As another example, below is a single recording of measurements taken with a wireless device. The device reports the timestamp, identifier, location of the device, and the signal strengths that it picks up from other devices. This information uses a combination of formats: key=value pairs, semicolon delimited, and comma delimited values. 

```
t=1139644637174;id=00:02:2D:21:0F:33;pos=2.0,0.0,0.0;degree=45.5;
00:14:bf:b1:97:8a=-33,2437000000,3;00:14:bf:b1:97:8a=-38,2437000000,3;
```

Like with the Web logs, we can use string manipulation and the patterns in the recordings to extract features into a table.

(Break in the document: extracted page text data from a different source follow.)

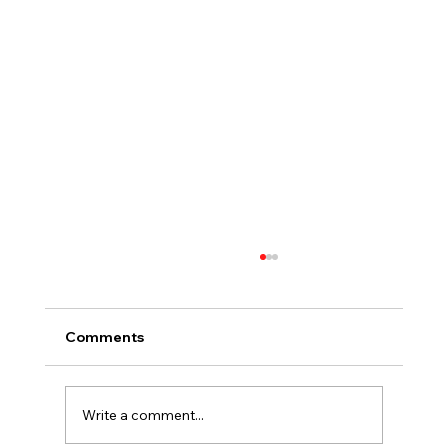
Comments
Write a comment...
Assaults and Civil Society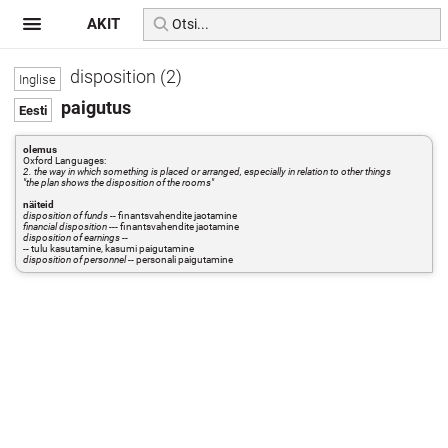
AKIT
disposition (2)
paigutus
olemus
Oxford Languages:
2. the way in which something is placed or arranged, especially in relation to other things
"the plan shows the disposition of the rooms"
näiteid
disposition of funds
-- finantsvahendite jaotamine
financial disposition
--- finantsvahendite jaotamine
disposition of earnings
--
-- tulu kasutamine, kasumi paigutamine
disposition of personnel
-- personali paigutamine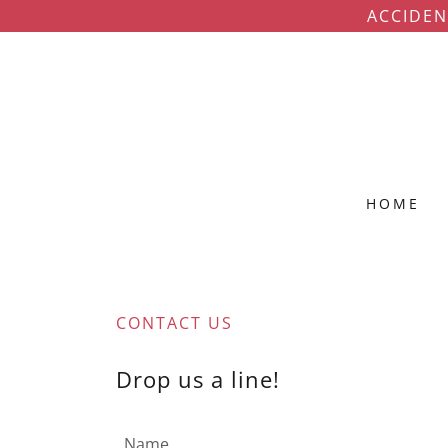
ACCIDEN
HOME
CONTACT US
Drop us a line!
Name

All of this is to show: there are many types of file formats that store data!
To keep the chapter manageable, we'll focus on data tables.

## File Encoding

We have mentioned already that our example source files are plain text.
The most basic kind of plain text supports only standard ASCII characters, which includes the upper and lowercase English letters, numbers, punctuation symbols, and spaces. In short, ASCII is a particular character **encoding**. For example, in ASCII, the bits 100 001 stand for the letter A, 100 010 for B, etc. 

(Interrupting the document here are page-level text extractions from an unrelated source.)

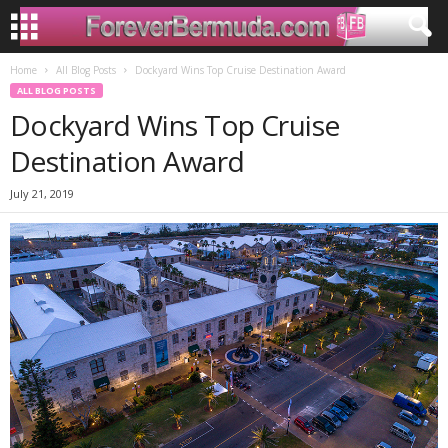
Home
All Blog Posts
Dockyard Wins Top Cruise Destination Award
ALL BLOG POSTS
Dockyard Wins Top Cruise
Destination Award
July 21, 2019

The ASCII encoding is not sufficient to represent a lot of special characters and characters from other languages. Other, more modern, character encodings have many more characters that can be represented. Common encodings for documents and Web pages are Latin-1 (ISO-8859-1) and UTF-8. 
UTF-8 has over one million characters, and is backwards compatible with ASCII, meaning that it uses the same representation for English letters, numbers and punctuation as ASCII.

The `chardet` package can help use determine a file's encoding. No program can say with 100% certainty which encoding is used for a file because after all, it's just a sequence of bits and bytes. For this reason, `chardet.detect()` returns the most likely encoding for a file and a number between 0 and 1 that reflects the confidence in the classification of the encoding. We use `chardet.detect()` to detect the encodings of our example files.

In [None]:
import chardet
import glob

# for each file, print its name, encoding & confidence in the encoding
print("File".ljust(25), "Encoding".ljust(10), "Confidence")
for filename in glob.glob('data/*'):
    with open(filename, 'rb') as rawdata:
        result = chardet.detect(rawdata.read())
        rawdata.close()
    print(filename.ljust(25), result['encoding'].ljust(10), result['confidence'])

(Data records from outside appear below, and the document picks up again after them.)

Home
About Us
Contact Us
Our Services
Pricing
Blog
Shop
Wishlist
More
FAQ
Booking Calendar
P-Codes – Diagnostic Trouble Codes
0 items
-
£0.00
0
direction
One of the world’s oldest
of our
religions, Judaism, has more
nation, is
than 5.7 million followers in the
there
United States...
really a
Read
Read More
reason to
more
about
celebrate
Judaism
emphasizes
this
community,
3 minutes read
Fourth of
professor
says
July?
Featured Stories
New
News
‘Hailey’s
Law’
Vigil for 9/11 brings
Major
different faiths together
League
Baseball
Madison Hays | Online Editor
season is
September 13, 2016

File                      Encoding   Confidence
data/inspections.csv      ascii      1.0
data/co2_mm_mlo.txt       ascii      1.0
data/violations.csv       ascii      1.0
data/DAWN-Data.txt        ascii      1.0
data/legend.csv           ascii      1.0


The detection function is quite certain that all but one of the files are ASCII. The exception is  `businesses.csv`, which appears to have an ISO-8859-1 encoding. We run into trouble, if we ignore this encoding and try to read the business file into Pandas without specifying the special encoding. 

```
pandas.read_csv('data/businesses.csv')
```  

The above call results in the following error.

```
UnicodeDecodeError: 'utf-8' codec can't decode byte 0xd1 in position 8: invalid continuation byte
```

To successfully read the data, we must specify the ISO-8859-1 encoding.

In [None]:
bus = pd.read_csv('data/businesses.csv', encoding='ISO-8859-1')
bus

## Summary

In this section, we have introduced the tabular structure representation for data that we use throughout much of the rest of the book. We have introduced formats for plain text data that are widely used for storing and exchanging tables. The comma-separated-value format is the most common, but others, such as tab-separated and fixed-width, are also prevelant. 

In the next section, we address the issue of file size, and in {numref}`Section %s <ch:reading_command_line>`, we demonstrate how to use shell commands to find information about source files.